[Stored data entries]
[Start of Attachment]
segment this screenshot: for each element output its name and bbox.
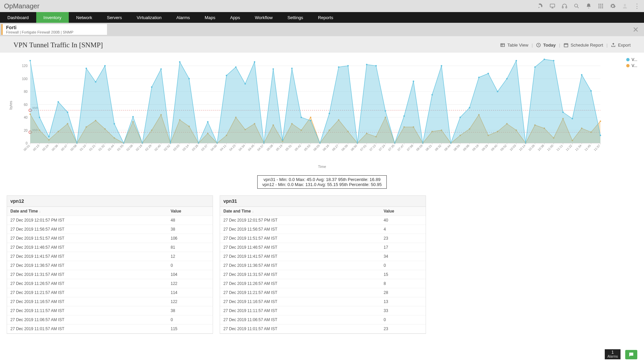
main-nav: DashboardInventoryNetworkServersVirtuali…: [0, 12, 644, 23]
nav-tab-inventory[interactable]: Inventory: [36, 12, 69, 23]
table-row[interactable]: 27 Dec 2019 11:56:57 AM IST4: [220, 225, 426, 234]
close-icon[interactable]: ✕: [633, 25, 639, 34]
cell-datetime: 27 Dec 2019 11:56:57 AM IST: [220, 225, 380, 234]
nav-tab-reports[interactable]: Reports: [311, 12, 341, 23]
svg-text:01:32: 01:32: [98, 144, 105, 152]
svg-text:60: 60: [24, 103, 28, 107]
date-range-button[interactable]: Today: [536, 43, 555, 48]
cell-datetime: 27 Dec 2019 11:01:57 AM IST: [7, 324, 167, 334]
svg-text:11:11: 11:11: [556, 144, 564, 152]
table-row[interactable]: 27 Dec 2019 11:11:57 AM IST38: [7, 306, 213, 315]
sort-icon: ↓: [39, 210, 41, 213]
table-row[interactable]: 27 Dec 2019 11:46:57 AM IST17: [220, 243, 426, 252]
table-row[interactable]: 27 Dec 2019 12:01:57 PM IST40: [220, 216, 426, 225]
brand-label: OpManager: [4, 2, 40, 10]
export-button[interactable]: Export: [611, 43, 631, 48]
cell-value: 122: [167, 297, 213, 306]
nav-tab-settings[interactable]: Settings: [280, 12, 311, 23]
sort-icon: ↓: [252, 210, 254, 213]
svg-point-121: [235, 66, 236, 68]
table-row[interactable]: 27 Dec 2019 11:06:57 AM IST0: [220, 315, 426, 324]
schedule-report-button[interactable]: Schedule Report: [564, 43, 603, 48]
nav-tab-alarms[interactable]: Alarms: [169, 12, 197, 23]
nav-tab-dashboard[interactable]: Dashboard: [0, 12, 36, 23]
svg-rect-14: [501, 44, 504, 47]
cell-value: 23: [380, 234, 426, 243]
cell-value: 115: [167, 324, 213, 334]
svg-text:08:09: 08:09: [416, 144, 423, 152]
table-row[interactable]: 27 Dec 2019 11:21:57 AM IST114: [7, 288, 213, 297]
cell-datetime: 27 Dec 2019 11:16:57 AM IST: [7, 297, 167, 306]
table-row[interactable]: 27 Dec 2019 11:16:57 AM IST122: [7, 297, 213, 306]
table-row[interactable]: 27 Dec 2019 11:41:57 AM IST12: [7, 252, 213, 261]
table-row[interactable]: 27 Dec 2019 11:16:57 AM IST13: [220, 297, 426, 306]
svg-text:02:40: 02:40: [154, 144, 162, 152]
nav-tab-apps[interactable]: Apps: [223, 12, 248, 23]
nav-tab-maps[interactable]: Maps: [197, 12, 223, 23]
bell-icon[interactable]: [586, 3, 592, 9]
svg-text:09:18: 09:18: [472, 144, 479, 152]
table-row[interactable]: 27 Dec 2019 11:41:57 AM IST34: [220, 252, 426, 261]
title-bar: OpManager ⋮: [0, 0, 644, 12]
titlebar-icon-row: ⋮: [537, 3, 640, 9]
legend-item-vpn31[interactable]: V...: [626, 63, 637, 68]
table-row[interactable]: 27 Dec 2019 11:26:57 AM IST8: [220, 279, 426, 288]
chat-icon: [628, 352, 634, 358]
monitor-icon[interactable]: [549, 3, 555, 9]
table-row[interactable]: 27 Dec 2019 11:06:57 AM IST0: [7, 315, 213, 324]
gear-icon[interactable]: [610, 3, 616, 9]
svg-point-113: [160, 68, 162, 70]
table-row[interactable]: 27 Dec 2019 11:26:57 AM IST122: [7, 279, 213, 288]
table-row[interactable]: 27 Dec 2019 11:11:57 AM IST33: [220, 306, 426, 315]
svg-point-151: [516, 60, 517, 61]
svg-text:11:45: 11:45: [584, 144, 592, 152]
chat-button[interactable]: [625, 350, 637, 359]
table-row[interactable]: 27 Dec 2019 11:36:57 AM IST0: [220, 261, 426, 270]
svg-point-153: [534, 66, 536, 68]
legend-item-vpn12[interactable]: V...: [626, 57, 637, 62]
col-datetime[interactable]: Date and Time↓: [7, 207, 167, 216]
kebab-icon[interactable]: ⋮: [634, 3, 640, 9]
svg-point-105: [86, 68, 87, 69]
calendar-icon: [564, 43, 569, 48]
svg-text:10:26: 10:26: [528, 144, 535, 152]
svg-text:07:13: 07:13: [369, 144, 377, 152]
table-row[interactable]: 27 Dec 2019 11:51:57 AM IST106: [7, 234, 213, 243]
table-row[interactable]: 27 Dec 2019 11:51:57 AM IST23: [220, 234, 426, 243]
search-icon[interactable]: [574, 3, 580, 9]
table-row[interactable]: 27 Dec 2019 11:01:57 AM IST115: [7, 324, 213, 334]
svg-point-116: [189, 78, 190, 79]
table-row[interactable]: 27 Dec 2019 11:36:57 AM IST0: [7, 261, 213, 270]
nav-tab-servers[interactable]: Servers: [100, 12, 129, 23]
svg-point-106: [95, 81, 96, 82]
cell-value: 0: [167, 261, 213, 270]
traffic-chart[interactable]: 02040608010012095th95th00:0100:1300:2400…: [7, 56, 631, 163]
page-action-row: Table View | Today | Schedule Report | E…: [500, 43, 631, 48]
col-value[interactable]: Value: [380, 207, 426, 216]
table-row[interactable]: 27 Dec 2019 11:21:57 AM IST28: [220, 288, 426, 297]
device-path: Firewall | Fortigate Firewall 200B | SNM…: [6, 30, 73, 34]
cell-value: 34: [380, 252, 426, 261]
svg-text:04:00: 04:00: [210, 144, 218, 152]
nav-tab-workflow[interactable]: Workflow: [248, 12, 280, 23]
rocket-icon[interactable]: [537, 3, 543, 9]
alarms-badge[interactable]: 1 Alarms: [605, 349, 621, 359]
svg-point-133: [347, 65, 348, 66]
apps-icon[interactable]: [598, 3, 604, 9]
nav-tab-network[interactable]: Network: [69, 12, 100, 23]
table-row[interactable]: 27 Dec 2019 11:01:57 AM IST23: [220, 324, 426, 334]
breadcrumb-card[interactable]: Forti Firewall | Fortigate Firewall 200B…: [1, 24, 107, 35]
headset-icon[interactable]: [561, 3, 568, 9]
col-datetime[interactable]: Date and Time↓: [220, 207, 380, 216]
user-icon[interactable]: [622, 3, 628, 9]
nav-tab-virtualization[interactable]: Virtualization: [129, 12, 169, 23]
cell-value: 38: [167, 306, 213, 315]
table-row[interactable]: 27 Dec 2019 11:31:57 AM IST104: [7, 270, 213, 279]
table-row[interactable]: 27 Dec 2019 11:56:57 AM IST38: [7, 225, 213, 234]
table-view-button[interactable]: Table View: [500, 43, 528, 48]
col-value[interactable]: Value: [167, 207, 213, 216]
svg-text:08:21: 08:21: [425, 144, 433, 152]
table-row[interactable]: 27 Dec 2019 11:46:57 AM IST81: [7, 243, 213, 252]
table-row[interactable]: 27 Dec 2019 12:01:57 PM IST48: [7, 216, 213, 225]
table-row[interactable]: 27 Dec 2019 11:31:57 AM IST15: [220, 270, 426, 279]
[End of Attachment]
Directions ▸ Copy the entries above verbatim. Pictures do not belong in the copy.

Result of the task ▸
segment this screenshot: for each element output its name and bbox.
main-nav: DashboardInventoryNetworkServersVirtuali…: [0, 12, 644, 23]
nav-tab-inventory[interactable]: Inventory: [36, 12, 69, 23]
table-row[interactable]: 27 Dec 2019 11:56:57 AM IST4: [220, 225, 426, 234]
close-icon[interactable]: ✕: [633, 25, 639, 34]
cell-datetime: 27 Dec 2019 11:56:57 AM IST: [220, 225, 380, 234]
nav-tab-reports[interactable]: Reports: [311, 12, 341, 23]
svg-text:01:32: 01:32: [98, 144, 105, 152]
svg-text:60: 60: [24, 103, 28, 107]
date-range-button[interactable]: Today: [536, 43, 555, 48]
cell-datetime: 27 Dec 2019 11:01:57 AM IST: [7, 324, 167, 334]
svg-text:11:11: 11:11: [556, 144, 564, 152]
table-row[interactable]: 27 Dec 2019 11:11:57 AM IST38: [7, 306, 213, 315]
sort-icon: ↓: [39, 210, 41, 213]
table-row[interactable]: 27 Dec 2019 11:46:57 AM IST17: [220, 243, 426, 252]
table-row[interactable]: 27 Dec 2019 12:01:57 PM IST40: [220, 216, 426, 225]
brand-label: OpManager: [4, 2, 40, 10]
export-button[interactable]: Export: [611, 43, 631, 48]
cell-value: 122: [167, 297, 213, 306]
nav-tab-settings[interactable]: Settings: [280, 12, 311, 23]
sort-icon: ↓: [252, 210, 254, 213]
svg-point-121: [235, 66, 236, 68]
table-row[interactable]: 27 Dec 2019 11:06:57 AM IST0: [220, 315, 426, 324]
schedule-report-button[interactable]: Schedule Report: [564, 43, 603, 48]
nav-tab-alarms[interactable]: Alarms: [169, 12, 197, 23]
nav-tab-dashboard[interactable]: Dashboard: [0, 12, 36, 23]
svg-rect-14: [501, 44, 504, 47]
cell-value: 23: [380, 234, 426, 243]
cell-value: 115: [167, 324, 213, 334]
svg-text:08:09: 08:09: [416, 144, 423, 152]
table-row[interactable]: 27 Dec 2019 11:21:57 AM IST114: [7, 288, 213, 297]
cell-datetime: 27 Dec 2019 11:16:57 AM IST: [7, 297, 167, 306]
table-row[interactable]: 27 Dec 2019 11:16:57 AM IST122: [7, 297, 213, 306]
table-row[interactable]: 27 Dec 2019 11:41:57 AM IST12: [7, 252, 213, 261]
table-row[interactable]: 27 Dec 2019 11:16:57 AM IST13: [220, 297, 426, 306]
svg-text:02:40: 02:40: [154, 144, 162, 152]
nav-tab-apps[interactable]: Apps: [223, 12, 248, 23]
nav-tab-maps[interactable]: Maps: [197, 12, 223, 23]
bell-icon[interactable]: [586, 3, 592, 9]
svg-text:09:18: 09:18: [472, 144, 479, 152]
table-row[interactable]: 27 Dec 2019 11:41:57 AM IST34: [220, 252, 426, 261]
title-bar: OpManager ⋮: [0, 0, 644, 12]
titlebar-icon-row: ⋮: [537, 3, 640, 9]
legend-item-vpn31[interactable]: V...: [626, 63, 637, 68]
table-row[interactable]: 27 Dec 2019 11:26:57 AM IST8: [220, 279, 426, 288]
chat-icon: [628, 352, 634, 358]
monitor-icon[interactable]: [549, 3, 555, 9]
table-row[interactable]: 27 Dec 2019 11:06:57 AM IST0: [7, 315, 213, 324]
gear-icon[interactable]: [610, 3, 616, 9]
svg-point-113: [160, 68, 162, 70]
table-row[interactable]: 27 Dec 2019 11:26:57 AM IST122: [7, 279, 213, 288]
table-row[interactable]: 27 Dec 2019 11:11:57 AM IST33: [220, 306, 426, 315]
svg-point-151: [516, 60, 517, 61]
svg-text:11:45: 11:45: [584, 144, 592, 152]
chat-button[interactable]: [625, 350, 637, 359]
table-row[interactable]: 27 Dec 2019 11:36:57 AM IST0: [220, 261, 426, 270]
svg-point-153: [534, 66, 536, 68]
legend-item-vpn12[interactable]: V...: [626, 57, 637, 62]
col-datetime[interactable]: Date and Time↓: [7, 207, 167, 216]
kebab-icon[interactable]: ⋮: [634, 3, 640, 9]
svg-point-105: [86, 68, 87, 69]
calendar-icon: [564, 43, 569, 48]
svg-text:10:26: 10:26: [528, 144, 535, 152]
svg-text:07:13: 07:13: [369, 144, 377, 152]
table-row[interactable]: 27 Dec 2019 11:51:57 AM IST106: [7, 234, 213, 243]
table-row[interactable]: 27 Dec 2019 11:51:57 AM IST23: [220, 234, 426, 243]
search-icon[interactable]: [574, 3, 580, 9]
table-row[interactable]: 27 Dec 2019 11:01:57 AM IST115: [7, 324, 213, 334]
svg-point-116: [189, 78, 190, 79]
table-row[interactable]: 27 Dec 2019 11:36:57 AM IST0: [7, 261, 213, 270]
nav-tab-servers[interactable]: Servers: [100, 12, 129, 23]
svg-point-106: [95, 81, 96, 82]
cell-value: 0: [167, 261, 213, 270]
traffic-chart[interactable]: 02040608010012095th95th00:0100:1300:2400…: [7, 56, 631, 163]
page-action-row: Table View | Today | Schedule Report | E…: [500, 43, 631, 48]
col-value[interactable]: Value: [380, 207, 426, 216]
table-row[interactable]: 27 Dec 2019 11:21:57 AM IST28: [220, 288, 426, 297]
device-path: Firewall | Fortigate Firewall 200B | SNM…: [6, 30, 73, 34]
cell-value: 34: [380, 252, 426, 261]
svg-text:04:00: 04:00: [210, 144, 218, 152]
nav-tab-workflow[interactable]: Workflow: [248, 12, 280, 23]
rocket-icon[interactable]: [537, 3, 543, 9]
alarms-badge[interactable]: 1 Alarms: [605, 349, 621, 359]
svg-point-133: [347, 65, 348, 66]
apps-icon[interactable]: [598, 3, 604, 9]
nav-tab-network[interactable]: Network: [69, 12, 100, 23]
table-row[interactable]: 27 Dec 2019 11:01:57 AM IST23: [220, 324, 426, 334]
breadcrumb-card[interactable]: Forti Firewall | Fortigate Firewall 200B…: [1, 24, 107, 35]
headset-icon[interactable]: [561, 3, 568, 9]
col-datetime[interactable]: Date and Time↓: [220, 207, 380, 216]
user-icon[interactable]: [622, 3, 628, 9]
nav-tab-virtualization[interactable]: Virtualization: [129, 12, 169, 23]
cell-value: 38: [167, 306, 213, 315]
table-row[interactable]: 27 Dec 2019 11:31:57 AM IST104: [7, 270, 213, 279]
table-row[interactable]: 27 Dec 2019 11:56:57 AM IST38: [7, 225, 213, 234]
table-view-button[interactable]: Table View: [500, 43, 528, 48]
col-value[interactable]: Value: [167, 207, 213, 216]
svg-text:08:21: 08:21: [425, 144, 433, 152]
table-row[interactable]: 27 Dec 2019 11:46:57 AM IST81: [7, 243, 213, 252]
table-row[interactable]: 27 Dec 2019 12:01:57 PM IST48: [7, 216, 213, 225]
table-row[interactable]: 27 Dec 2019 11:31:57 AM IST15: [220, 270, 426, 279]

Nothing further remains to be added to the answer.